REQUIREMENT: Look through the entries for the string "support" and copy every line where it shows up.

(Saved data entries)
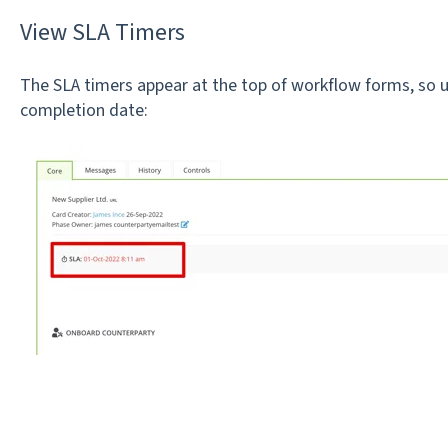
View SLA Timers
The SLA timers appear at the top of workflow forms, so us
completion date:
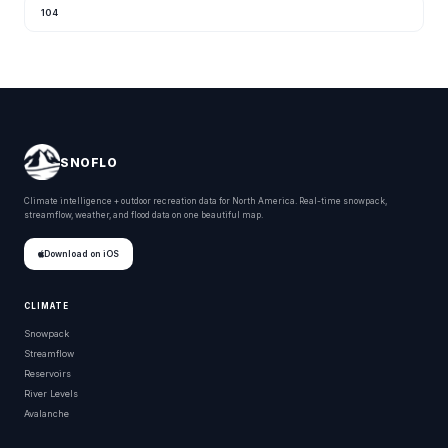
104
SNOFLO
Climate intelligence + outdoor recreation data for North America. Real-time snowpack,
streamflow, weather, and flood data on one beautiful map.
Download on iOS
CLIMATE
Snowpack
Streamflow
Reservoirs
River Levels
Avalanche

---

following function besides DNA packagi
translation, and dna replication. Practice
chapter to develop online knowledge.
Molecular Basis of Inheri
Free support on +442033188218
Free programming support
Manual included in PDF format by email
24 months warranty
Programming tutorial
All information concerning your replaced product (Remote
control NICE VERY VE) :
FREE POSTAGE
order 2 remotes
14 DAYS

* * *

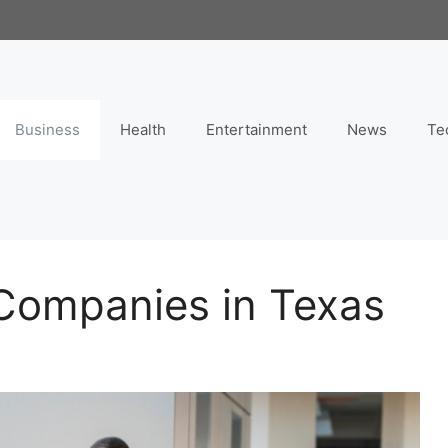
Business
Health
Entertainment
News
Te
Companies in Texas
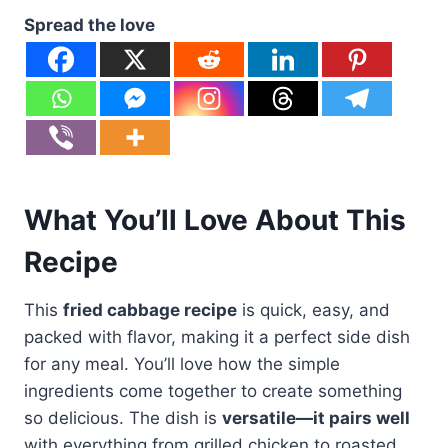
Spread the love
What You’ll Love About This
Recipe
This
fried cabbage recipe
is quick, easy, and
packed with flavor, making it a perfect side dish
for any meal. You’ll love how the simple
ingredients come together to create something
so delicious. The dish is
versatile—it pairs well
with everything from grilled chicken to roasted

WRITTEN ANSWER:
Free support on +442033188218
Free programming support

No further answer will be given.